Predicting clinical outcomes from patient care pathways represented with temporal knowledge graphs
Jong Ho Jhee, Alberto Megina, Pacôme Constant Dit Beaufils, Matilde Karakachoff, Richard Redon, Alban Gaignard, Adrien Coulet
TL;DR
The paper investigates whether knowledge graph representations of patient care pathways can improve clinical outcome prediction for ruptured intracranial aneurysms. It compares tabular baselines with graph-based embeddings (TransE, RDF2Vec, RGCN+Lit) across SPHN and CARE-SM schemas and various time modeling choices, finding that RGCN+Lit on SPHN yields the best performance. A publicly released synthetic dataset and transformation scripts enable reproducibility, and results highlight the value of compact patient-centric schemas and literal-aware embeddings while showing time encoding has a nuanced effect. The work points to practical potential for KG-based predictive tools in healthcare, while noting limitations such as class imbalance and the need for clinical validation.
Abstract
Background: With the increasing availability of healthcare data, predictive modeling finds many applications in the biomedical domain, such as the evaluation of the level of risk for various conditions, which in turn can guide clinical decision making. However, it is unclear how knowledge graph data representations and their embedding, which are competitive in some settings, could be of interest in biomedical predictive modeling.
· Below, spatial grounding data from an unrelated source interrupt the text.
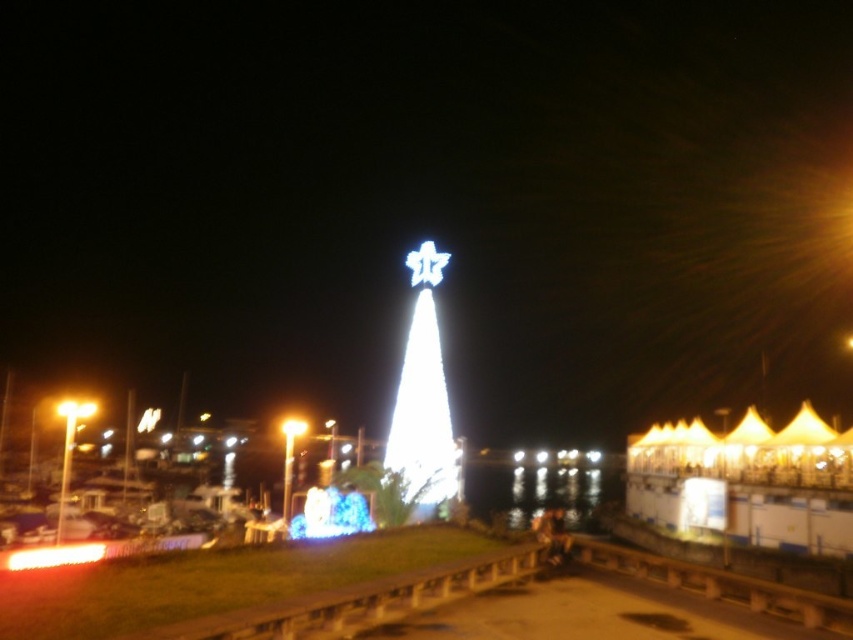 Who is positioned more to the right, white illuminated cone at center or matte yellow light at center?

white illuminated cone at center

Does white illuminated cone at center lie behind matte yellow light at center?

No, white illuminated cone at center is in front of matte yellow light at center.

Between point (390, 442) and point (283, 420), which one is positioned in front?

Positioned in front is point (390, 442).

Where is `white illuminated cone at center`? white illuminated cone at center is located at coordinates (422, 397). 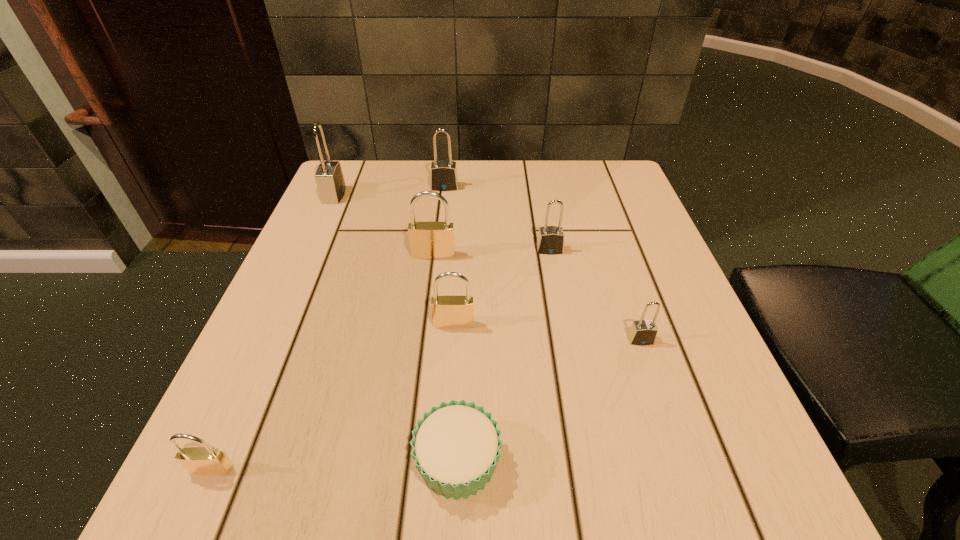 Locate an element on the screen. free space between the farthest brass padlock and the third smallest gray padlock is located at coordinates (439, 221).

This screenshot has width=960, height=540. Find the location of `vacant area between the nearest brass padlock and the tallest padlock`. vacant area between the nearest brass padlock and the tallest padlock is located at coordinates (273, 332).

Locate an element on the screen. This screenshot has height=540, width=960. the fourth closest object to the second smallest gray padlock is located at coordinates (444, 177).

Locate an element on the screen. the second closest object to the rightmost padlock is located at coordinates (456, 447).

Find the location of a particular element. The height and width of the screenshot is (540, 960). padlock identified as the fourth closest to the nearest brass padlock is located at coordinates (329, 177).

The width and height of the screenshot is (960, 540). What are the coordinates of `padlock that is the second closest to the shortest object` in the screenshot? It's located at (205, 460).

This screenshot has height=540, width=960. Find the location of `gray padlock that is the second closest to the smallest brass padlock`. gray padlock that is the second closest to the smallest brass padlock is located at coordinates [329, 177].

I want to click on gray padlock that is the third closest to the biggest brass padlock, so click(329, 177).

Choose which brass padlock is the nearest neighbor to the third smallest gray padlock. Please provide its 2D coordinates. Your answer should be formatted as a tuple, i.e. [(x, y)], where the tuple contains the x and y coordinates of a point satisfying the conditions above.

[(428, 240)]

Find the location of `brass padlock that is the second closest to the second nearest brass padlock`. brass padlock that is the second closest to the second nearest brass padlock is located at coordinates (205, 460). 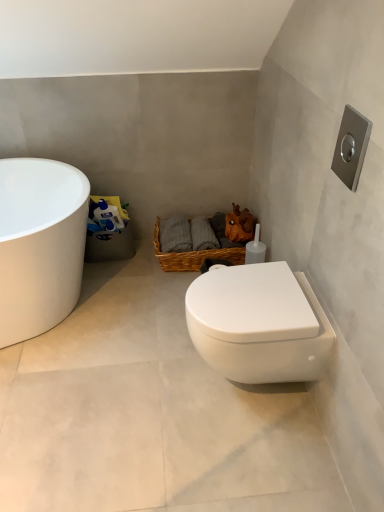 Question: Can you confirm if woven brown basket at center is thinner than white glossy toilet at lower right?

Choices:
 (A) yes
 (B) no

Answer: (A)

Question: Can you confirm if woven brown basket at center is shorter than white glossy toilet at lower right?

Choices:
 (A) no
 (B) yes

Answer: (A)

Question: Is woven brown basket at center bigger than white glossy toilet at lower right?

Choices:
 (A) no
 (B) yes

Answer: (A)

Question: Considering the relative sizes of woven brown basket at center and white glossy toilet at lower right in the image provided, is woven brown basket at center taller than white glossy toilet at lower right?

Choices:
 (A) yes
 (B) no

Answer: (A)

Question: From the image's perspective, is woven brown basket at center above white glossy toilet at lower right?

Choices:
 (A) yes
 (B) no

Answer: (A)

Question: Can you confirm if woven brown basket at center is smaller than white glossy toilet at lower right?

Choices:
 (A) yes
 (B) no

Answer: (A)

Question: Is white glossy toilet at lower right smaller than woven brown basket at center?

Choices:
 (A) no
 (B) yes

Answer: (A)

Question: Is white glossy toilet at lower right not inside woven brown basket at center?

Choices:
 (A) yes
 (B) no

Answer: (A)

Question: Can you confirm if white glossy toilet at lower right is taller than woven brown basket at center?

Choices:
 (A) yes
 (B) no

Answer: (A)

Question: Can woven brown basket at center be found inside white glossy toilet at lower right?

Choices:
 (A) yes
 (B) no

Answer: (B)

Question: Does white glossy toilet at lower right appear on the right side of woven brown basket at center?

Choices:
 (A) yes
 (B) no

Answer: (A)

Question: Is white glossy toilet at lower right oriented away from woven brown basket at center?

Choices:
 (A) yes
 (B) no

Answer: (B)

Question: Does white glossy toilet at lower right have a lesser width compared to white glossy bathtub at left?

Choices:
 (A) no
 (B) yes

Answer: (A) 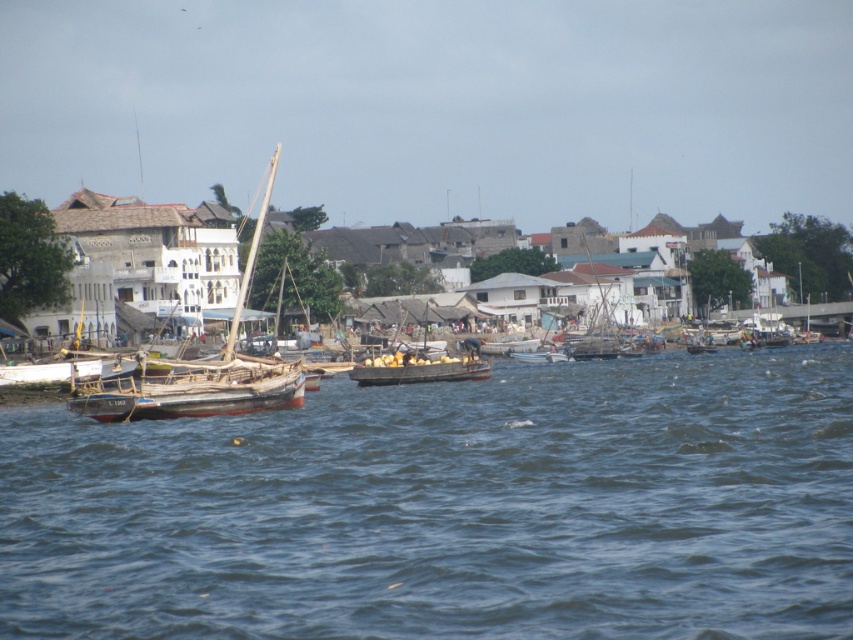 Question: Which of the following is the farthest from the observer?

Choices:
 (A) (418, 362)
 (B) (608, 374)
 (C) (149, 266)

Answer: (C)

Question: Considering the real-world distances, which object is farthest from the wooden boat at center?

Choices:
 (A) blue water at center
 (B) wooden sailboat at left

Answer: (B)

Question: Does wooden sailboat at left have a larger size compared to wooden boat at center?

Choices:
 (A) yes
 (B) no

Answer: (A)

Question: Can you confirm if wooden sailboat at left is bigger than wooden boat at center?

Choices:
 (A) yes
 (B) no

Answer: (A)

Question: Which of the following is the closest to the observer?

Choices:
 (A) (384, 372)
 (B) (474, 621)
 (C) (279, 376)

Answer: (B)

Question: Can you confirm if wooden sailboat at left is smaller than wooden boat at center?

Choices:
 (A) no
 (B) yes

Answer: (A) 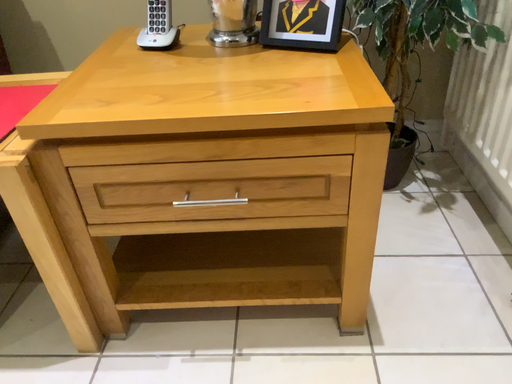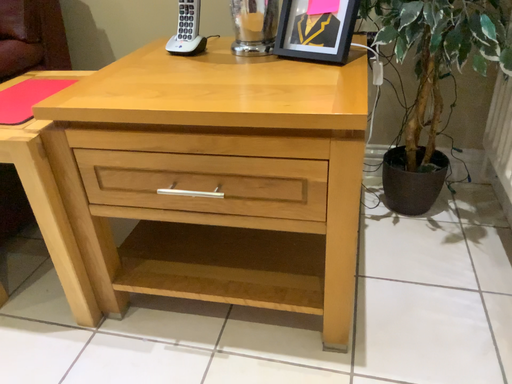 Question: Which way did the camera rotate in the video?

Choices:
 (A) rotated left
 (B) rotated right

Answer: (A) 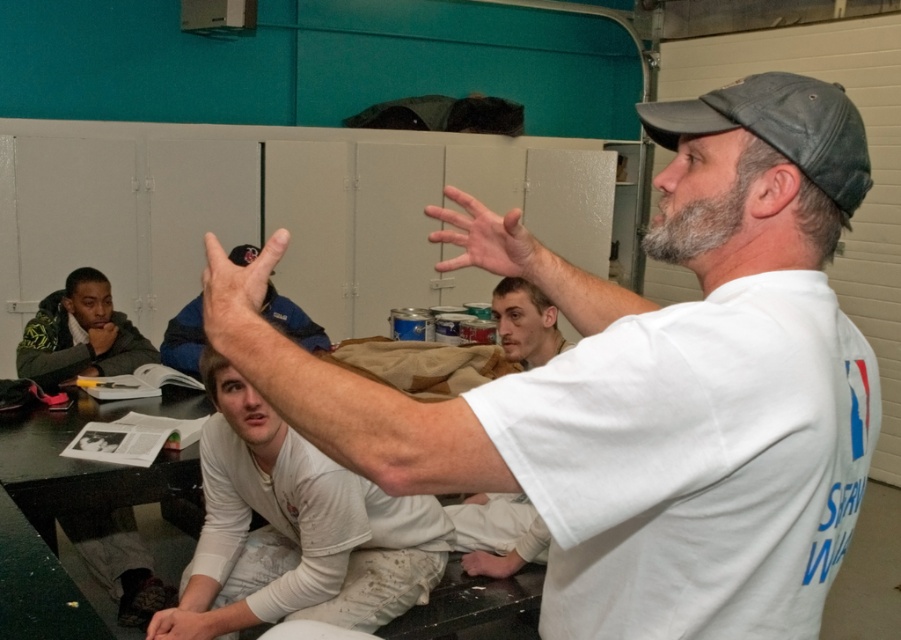 Question: Does white cotton shirt at upper right have a smaller size compared to smooth skin hand at lower left?

Choices:
 (A) no
 (B) yes

Answer: (A)

Question: Is white matte shirt at lower center positioned before matte skin hand at center?

Choices:
 (A) no
 (B) yes

Answer: (A)

Question: Which of the following is the farthest from the observer?

Choices:
 (A) white cotton shirt at upper right
 (B) matte skin hand at center
 (C) matte white hand at center

Answer: (B)

Question: Is dark gray fabric baseball cap at upper right above smooth skin hand at lower left?

Choices:
 (A) no
 (B) yes

Answer: (B)

Question: Which of the following is the closest to the observer?

Choices:
 (A) (247, 301)
 (B) (50, 508)
 (C) (730, 269)
 (D) (108, 326)

Answer: (C)

Question: Among these objects, which one is farthest from the camera?

Choices:
 (A) matte white hand at center
 (B) white matte hand at lower center
 (C) green textured jacket at left
 (D) matte skin hand at center

Answer: (C) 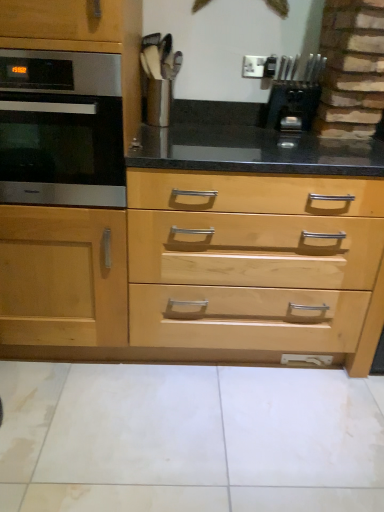 Question: In terms of height, does black plastic knife block at upper right look taller or shorter compared to satin black oven at left?

Choices:
 (A) short
 (B) tall

Answer: (A)

Question: Relative to satin black oven at left, is black plastic knife block at upper right in front or behind?

Choices:
 (A) front
 (B) behind

Answer: (B)

Question: Estimate the real-world distances between objects in this image. Which object is farther from the black plastic knife block at upper right?

Choices:
 (A) satin black oven at left
 (B) natural wood drawer at center

Answer: (A)

Question: Which object is the closest to the black plastic knife block at upper right?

Method: We simulated synthetic but realistic data of patients with intracranial aneurysm and experimented on the task of predicting their clinical outcome. We compared the performance of various classification approaches on tabular data versus a graph-based representation of the same data. Next, we investigated how the adopted schema for representing first individual data and second temporal data impacts predictive performances. Results: Our study illustrates that in our case, a graph representation and Graph Convolutional Network (GCN) embeddings reach the best performance for a predictive task from observational data. We emphasize the importance of the adopted schema and of the consideration of literal values in the representation of individual data. Our study also moderates the relative impact of various time encoding on GCN performance.